Hi,
On Sun, May 10, 2009 at 8:49 AM, Ryota Ozaki <ozaki.ryota(a)gmail.com> wrote:
Hi Serge and Daniel,
On Sat, May 9, 2009 at 4:03 AM, Serge E. Hallyn <serue(a)us.ibm.com> wrote:
> Quoting Daniel P. Berrange (berrange(a)redhat.com):
>> On Fri, May 08, 2009 at 08:34:12AM -0500, Serge E. Hallyn wrote:
>> > Quoting Ryota Ozaki (ozaki.ryota(a)gmail.com):
>> > > Hi Serge,
>> > >
>> > > On Fri, May 8, 2009 at 11:48 AM, Serge E. Hallyn
<serue(a)us.ibm.com> wrote:
>> > > > IIUC, the real problem is that src/cgroup.c assumes that the
>> > > > cgroup name should be $CGROUP_MOUNTPOINT/groupname. But of
>> > > > course if the ns cgroup is enabled, then the unshare(CLONE_NEWNS)

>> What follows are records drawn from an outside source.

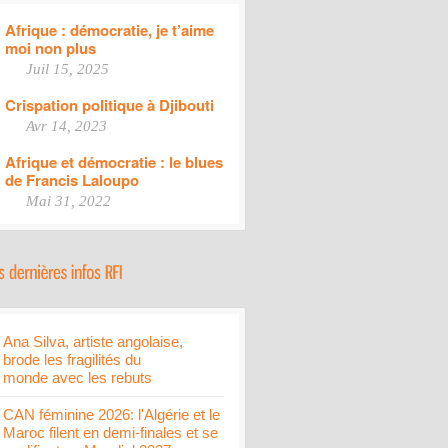
Afrique : démocratie, je t’aime
moi non plus
Juil 15, 2025
Crispation politique à Djibouti
Avr 14, 2023
Afrique et démocratie : le blues
de Francis Laloupo
Mai 31, 2022
Ana Silva, artiste angolaise,
brode les fragilités du
monde avec les rebuts
CAN féminine 2026: l'Algérie et le
Maroc filent en demi-finales et se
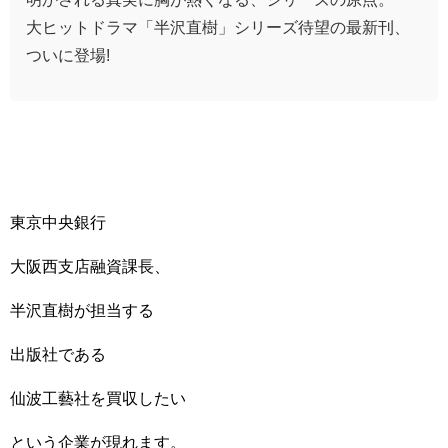
大ヒットドラマ「半沢直樹」シリーズ待望の最新刊、
ついに登場!
東京中央銀行
大阪西支店融資課長、
半沢直樹が担当する
出版社である
仙波工藝社を買収したい
という企業が現れます。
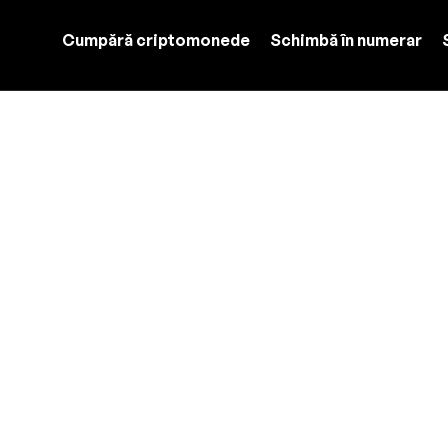
Cumpără criptomonede
Schimbă în numerar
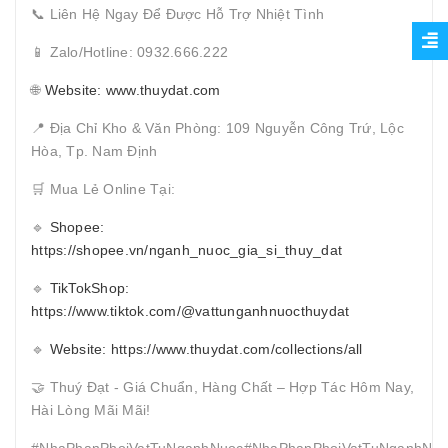
📞 Liên Hệ Ngay Để Được Hỗ Trợ Nhiệt Tình
📱 Zalo/Hotline: 0932.666.222
🌐
Website: www.thuydat.com
📍 Địa Chỉ Kho & Văn Phòng: 109 Nguyễn Công Trứ, Lộc
Hòa, Tp. Nam Định
🛒 Mua Lẻ Online Tại:
🔹
Shopee:
https://shopee.vn/nganh_nuoc_gia_si_thuy_dat
🔹
TikTokShop:
https://www.tiktok.com/@vattunganhnuocthuydat
🔹
Website: https://www.thuydat.com/collections/all
🤝 Thuý Đạt - Giá Chuẩn, Hàng Chất – Hợp Tác Hôm Nay,
Hài Lòng Mãi Mãi!
#NhaPhanPhoiVatTuNganhNuoc#NhaPhanPhoiVatTuNganhNuo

>> > > > to create a new namespace in which to mount the new devpts
>> > > > locks the driver under $CGROUP_MOUNTPOINT/<pid_of_driver>/
>> > > > or somesuch.
>> > > >
>> > > > If this fixes the problem I have no objections, but it seems
>> > > > more fragile than perhaps trying to teach src/cgroup.c to
>> > > > consider it's current cgroup as a starting point.
>> > >
>> > > hmm, I don't know why the assumption is bad and how the approach
>> > > you are suggesting helps the ns problem.
>> >
>> > To be clear, the asssumption is that the driver starts in the
>> > root cgroup, i.e. it's pid is listed in $CGROUP_MOUNTPOINT/tasks.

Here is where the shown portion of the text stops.